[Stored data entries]
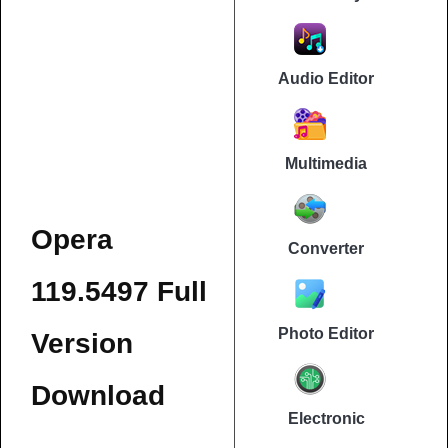
Audio Editor
Multimedia
Opera
Converter
119.5497 Full
Photo Editor
Version
Download
Electronic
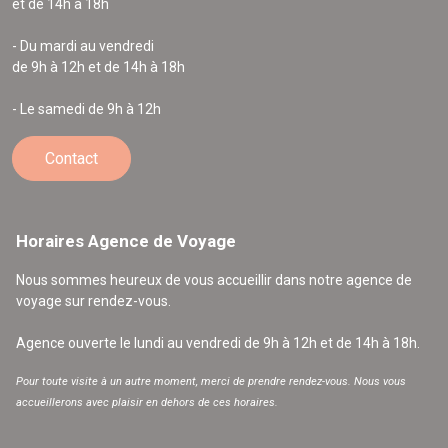
et de 14h à 18h
- Du mardi au vendredi
de 9h à 12h et de 14h à 18h
- Le samedi de 9h à 12h
Contact
Horaires Agence de Voyage
Nous sommes heureux de vous accueillir dans notre agence de
voyage sur rendez-vous.
Agence ouverte le lundi au vendredi de 9h à 12h et de 14h à 18h.
Pour toute visite à un autre moment, merci de prendre rendez-vous. Nous vous
accueillerons avec plaisir en dehors de ces horaires.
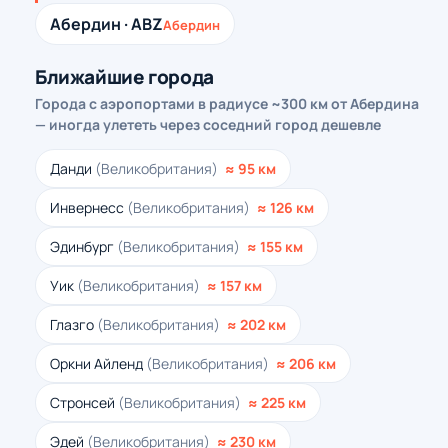
Абердин · ABZ
Абердин
Ближайшие города
Города с аэропортами в радиусе ~300 км от Абердина
— иногда улететь через соседний город дешевле
Данди
(Великобритания)
≈ 95 км
Инвернесс
(Великобритания)
≈ 126 км
Эдинбург
(Великобритания)
≈ 155 км
Уик
(Великобритания)
≈ 157 км
Глазго
(Великобритания)
≈ 202 км
Оркни Айленд
(Великобритания)
≈ 206 км
Стронсей
(Великобритания)
≈ 225 км
Эдей
(Великобритания)
≈ 230 км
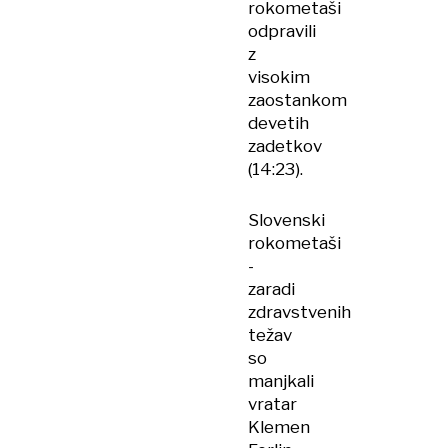
rokometaši
odpravili
z
visokim
zaostankom
devetih
zadetkov
(14:23).
Slovenski
rokometaši
-
zaradi
zdravstvenih
težav
so
manjkali
vratar
Klemen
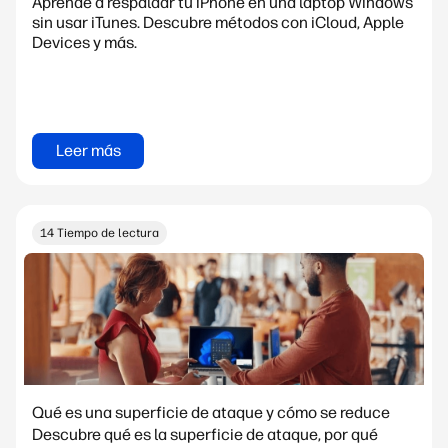
Aprende a respaldar tu iPhone en una laptop Windows
sin usar iTunes. Descubre métodos con iCloud, Apple
Devices y más.
Leer más
14 Tiempo de lectura
Qué es una superficie de ataque y cómo se reduce
Descubre qué es la superficie de ataque, por qué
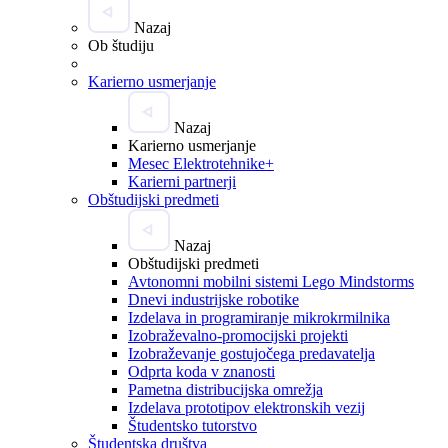
Nazaj
Ob študiju
Karierno usmerjanje
Nazaj
Karierno usmerjanje
Mesec Elektrotehnike+
Karierni partnerji
Obštudijski predmeti
Nazaj
Obštudijski predmeti
Avtonomni mobilni sistemi Lego Mindstorms
Dnevi industrijske robotike
Izdelava in programiranje mikrokrmilnika
Izobraževalno-promocijski projekti
Izobraževanje gostujočega predavatelja
Odprta koda v znanosti
Pametna distribucijska omrežja
Izdelava prototipov elektronskih vezij
Študentsko tutorstvo
Študentska društva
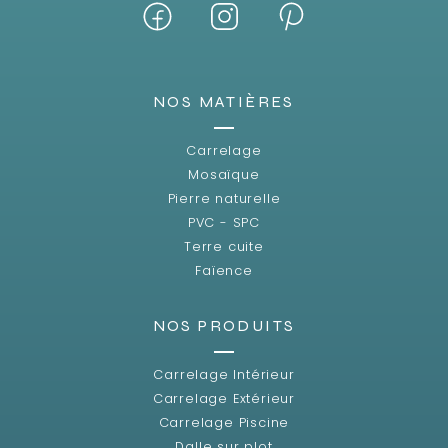
NOS MATIÈRES
Carrelage
Mosaïque
Pierre naturelle
PVC - SPC
Terre cuite
Faïence
NOS PRODUITS
Carrelage Intérieur
Carrelage Extérieur
Carrelage Piscine
Dalle sur plot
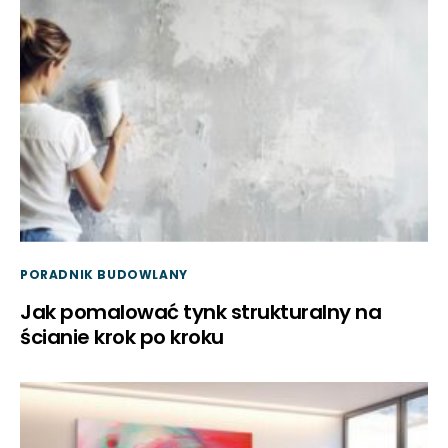
PORADNIK BUDOWLANY
Jak pomalować tynk strukturalny na
ścianie krok po kroku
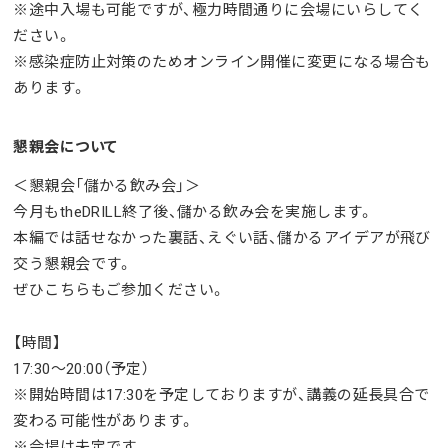
※途中入場も可能ですが、極力時間通りに会場にいらしてく
ださい。
※感染症防止対策のためオンライン開催に変更になる場合も
あります。
懇親会について
＜懇親会「儲かる飲み会」＞
今月もtheDRILL終了後、儲かる飲み会を実施します。
本編では話せなかった裏話、えぐい話、儲かるアイデアが飛び
交う懇親会です。
ぜひこちらもご参加ください。
【時間】
17:30～20:00（予定）
※開始時間は
17:30を予定しておりますが、講義の延長具合で
変わる可能性があります。
※会場は未定です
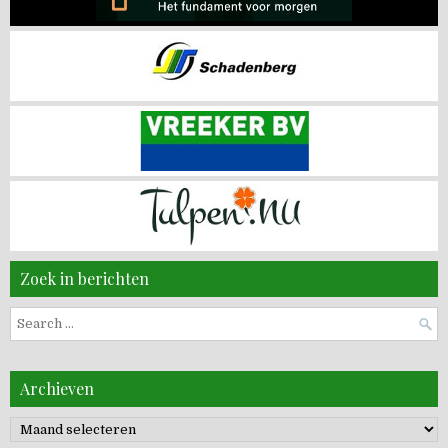
Zoek in berichten
Search
for:
Archieven
Archieven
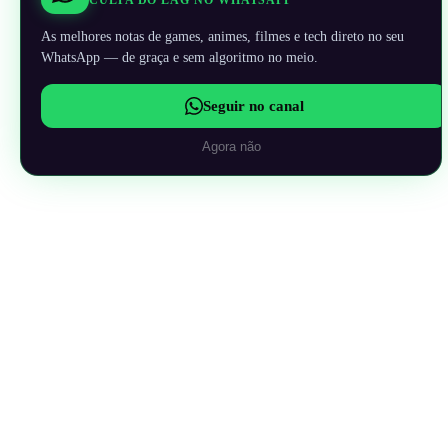
CULPA DO LAG NO WHATSAPP
As melhores notas de games, animes, filmes e tech direto no seu
WhatsApp — de graça e sem algoritmo no meio.
Seguir no canal
Agora não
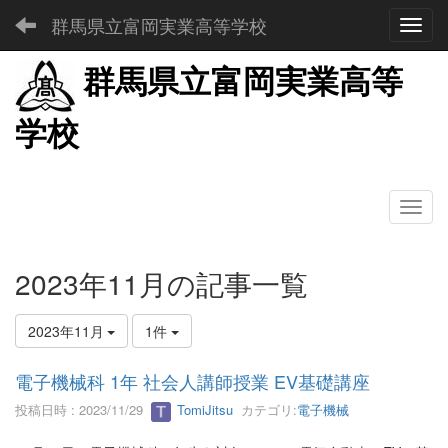
群馬県立富岡実業高等学校
Toggl
群馬県立富岡実業高等
学校
2023年11月の記事一覧
2023年11月
1件
電子機械科 1年 社会人講師授業 EV基礎講座
投稿日時 : 2023/11/29
TomiJitsu
カテゴリ:
電子機械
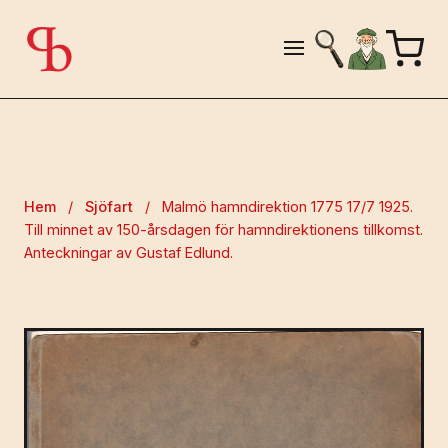
Hem
/
Sjöfart
/
Malmö hamndirektion 1775 17/7 1925.
Till minnet av 150-årsdagen för hamndirektionens tillkomst.
Anteckningar av Gustaf Edlund.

_Work request_: Print out every entry above without changing a word, and leave out the pictures.

_Result for this task_:
Audio Editor
Multimedia
Opera
Converter
119.5497 Full
Photo Editor
Version
Download
Electronic
et de 14h à 18h
- Du mardi au vendredi
de 9h à 12h et de 14h à 18h
- Le samedi de 9h à 12h
Contact
Horaires Agence de Voyage
Nous sommes heureux de vous accueillir dans notre agence de
voyage sur rendez-vous.
Agence ouverte le lundi au vendredi de 9h à 12h et de 14h à 18h.
Pour toute visite à un autre moment, merci de prendre rendez-vous. Nous vous
accueillerons avec plaisir en dehors de ces horaires.
Абердин · ABZ
Абердин
Ближайшие города
Города с аэропортами в радиусе ~300 км от Абердина
— иногда улететь через соседний город дешевле
Данди
(Великобритания)
≈ 95 км
Инвернесс
(Великобритания)
≈ 126 км
Эдинбург
(Великобритания)
≈ 155 км
Уик
(Великобритания)
≈ 157 км
Глазго
(Великобритания)
≈ 202 км
Оркни Айленд
(Великобритания)
≈ 206 км
Стронсей
(Великобритания)
≈ 225 км
Эдей
(Великобритания)
≈ 230 км
rokometaši
odpravili
z
visokim
zaostankom
devetih
zadetkov
(14:23).
Slovenski
rokometaši
-
zaradi
zdravstvenih
težav
so
manjkali
vratar
Klemen
Aprende a respaldar tu iPhone en una laptop Windows
sin usar iTunes. Descubre métodos con iCloud, Apple
Devices y más.
Leer más
14 Tiempo de lectura
Qué es una superficie de ataque y cómo se reduce
Descubre qué es la superficie de ataque, por qué
Nazaj
Ob študiju
Karierno usmerjanje
Nazaj
Karierno usmerjanje
Mesec Elektrotehnike+
Karierni partnerji
Obštudijski predmeti
Nazaj
Obštudijski predmeti
Avtonomni mobilni sistemi Lego Mindstorms
Dnevi industrijske robotike
Izdelava in programiranje mikrokrmilnika
Izobraževalno-promocijski projekti
Izobraževanje gostujočega predavatelja
Odprta koda v znanosti
Pametna distribucijska omrežja
Izdelava prototipov elektronskih vezij
Študentsko tutorstvo
Študentska društva
NOS MATIÈRES
Carrelage
Mosaïque
Pierre naturelle
PVC - SPC
Terre cuite
Faïence
NOS PRODUITS
Carrelage Intérieur
Carrelage Extérieur
Carrelage Piscine
Dalle sur plot
PORADNIK BUDOWLANY
Jak pomalować tynk strukturalny na
ścianie krok po kroku
※途中入場も可能ですが、極力時間通りに会場にいらしてく
ださい。
※感染症防止対策のためオンライン開催に変更になる場合も
あります。
懇親会について
＜懇親会「儲かる飲み会」＞
今月もtheDRILL終了後、儲かる飲み会を実施します。
本編では話せなかった裏話、えぐい話、儲かるアイデアが飛び
交う懇親会です。
ぜひこちらもご参加ください。
【時間】
17:30～20:00（予定）
※開始時間は
17:30を予定しておりますが、講義の延長具合で
変わる可能性があります。
※会場は未定です
Zoek in berichten
Search
for:
Archieven
Archieven
CULPA DO LAG NO WHATSAPP
As melhores notas de games, animes, filmes e tech direto no seu
WhatsApp — de graça e sem algoritmo no meio.
Seguir no canal
Agora não
群馬県立富岡実業高等学校
Toggl
群馬県立富岡実業高等
学校
2023年11月の記事一覧
2023年11月
1件
電子機械科 1年 社会人講師授業 EV基礎講座
投稿日時 : 2023/11/29
TomiJitsu
カテゴリ:
電子機械
Hem
/
Sjöfart
/
Malmö hamndirektion 1775 17/7 1925.
Till minnet av 150-årsdagen för hamndirektionens tillkomst.
Anteckningar av Gustaf Edlund.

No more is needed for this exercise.